Fiyat/Kazanç (F/K) oranı açısından değerlendirildiğinde, Bist 30 endeksi içerisinde en düşük çarpanlarla işlem gören şirketler sırasıyla THYAO (3,70), EKGYO (4,47) ve ULKER (5,79) olarak dikkat çekmektedir. Ayrıca THYAO ve ULKER model portföyümüzde yer almaktadır.
Piyasa Değeri / Defter Değeri (PD/DD) oranı açısından bakıldığında ise, KRDMD (0,51), SISE (0,52) ve THYAO (0,54) oranlarıyla en düşük seviyelerde yer almaktadır.
Bist 30 Endeksinin F/K (11,82) ve PD/DD (1,17) oranının altında yer alanları inceleyecek olursak;
Kaynak: FastWeb
BIST 30 endeksi kapsamında yer alan ve hem Fiyat/Kazanç (F/K) hem de Piyasa Değeri/Defter Değeri (PD/DD) oranları endeks ortalamasının altında kalan altı şirket öne çıkmaktadır. Bu durum, söz konusu hisselerin görece daha iskontolu işlem gördüğüne işaret etmektedir. Sektörel dağılıma bakıldığında, bu şirketlerin Gıda-İçecek, Ulaştırma, Banka, İletişim ve Gayrimenkul Yatırım Ortaklığı (GYO) gibi farklı sektörlere yayıldığı görülmektedir. F/K oranı en düşük olan şirketler sırasıyla THYAO (3,70), EKGYO (4,47) ve ULKER (5,79) olup, bu şirketlerin karlılıklarına kıyasla görece uygun çarpanlarla fiyatlandıkları görülmektedir. Özellikle model portföyümüzde de yer alan ULKER ve THYAO, hem değerleme oranları hem de sektör içi rekabet gücü açısından öne çıkmaktadır. Borç kaynak oranı incelendiğinde, %40 ile %70 aralığı optimal borçlanma düzeyi olarak değerlendirilmektedir. Bu bağlamda, listede yer alan şirketlerin borç kullanım oranları söz konusu aralık içerisinde yer almakta olup, sermaye yapılarının genel itibarıyla sağlıklı ve sürdürülebilir bir finansal dengeye işaret ettiği görülmektedir.

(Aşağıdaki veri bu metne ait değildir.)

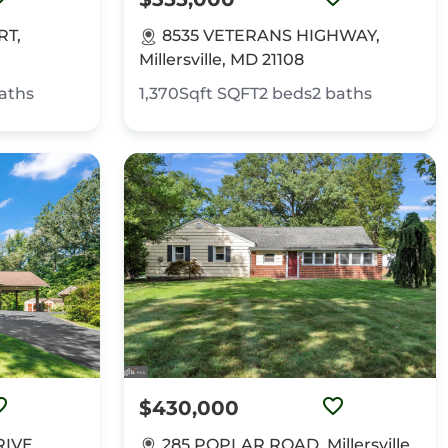
RT,
8535 VETERANS HIGHWAY,
Millersville, MD 21108
aths
1,370Sqft
SQFT
2
beds
2
baths
$430,000
IVE,
285 POPLAR ROAD, Millersville,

Özetle, yatırım yaparken sadece şirketlerin rasyolarına bakmak çoğu zaman yeterli olmaz. Elbette karlılık, borçluluk, büyüme gibi göstergeler önemli bir temel oluşturur. Ancak asıl resmi görmek için biraz daha geniş çerçeveden bakmak gerekir. Bugünün yatırım dünyasında makroekonomik koşullar, sektörel dönüşümler, küresel gelişmeler ve şirketlerin attığı stratejik adımlar en az rasyolar kadar belirleyici hale gelmiş durumda.

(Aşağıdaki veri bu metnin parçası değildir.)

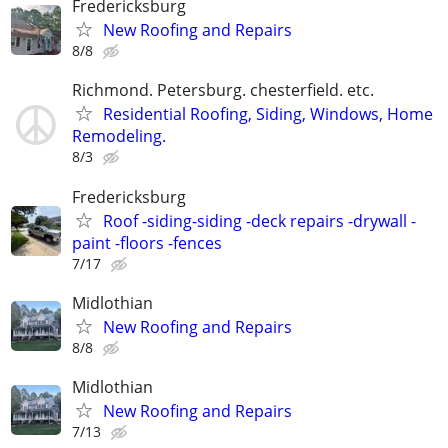
Fredericksburg
New Roofing and Repairs
8/8
Richmond. Petersburg. chesterfield. etc.
Residential Roofing, Siding, Windows, Home
Remodeling.
8/3
Fredericksburg
Roof -siding-siding -deck repairs -drywall -
paint -floors -fences
7/17
Midlothian
New Roofing and Repairs
8/8
Midlothian
New Roofing and Repairs
7/13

Özellikle yılın geri kalanında gözümüzü dört açmamız gereken bazı kritik başlıklar var. Enflasyondaki değişme adapte olarak TCMB'nin para politikasını şekillendirmesi hisse senedi piyasasının gündemini meşgul ederken yerelde siyasi, küreselde de jeopolitik gelişmeler ve ticaret savaşları temasında ülkelere uygulanan gümrük tarifesi süreçleri endeks, sektör ve şirketlerin fiyatlama davranışlarını şekillendirirken ayrıca takip edeceğimiz gelişmeler olarak izah edilebilir.
Bu kadar çok bilinmezin olduğu, belirsizliklerin yüksek ve volatilitenin yoğun olduğu bir ortamda, yatırımcıların temkinli ama fırsatlara açık bir duruş sergilemesi oldukça önemli. Sadece portföyü çeşitlendirmek yetmez. Aynı zamanda doğru sektörleri ve şirketleri seçmek de ciddi fark yaratabilir. Çünkü bundan sonraki süreçte sektörler arasında hatta aynı sektör içinde şirketler arasında bile ciddi ayrışmalar görebiliriz. Özellikle makroekonomik gelişmelere daha duyarlı sektörlerde bu fark daha net hissedilecektir. Sonuç olarak, seçici olmanın, kısa vadeli dalgalanmalardan ziyade uzun vadeli potansiyele odaklanmanın ve risk-getiri dengesini gözetmenin bu dönemde önem taşıdığı unutulmamalıdır.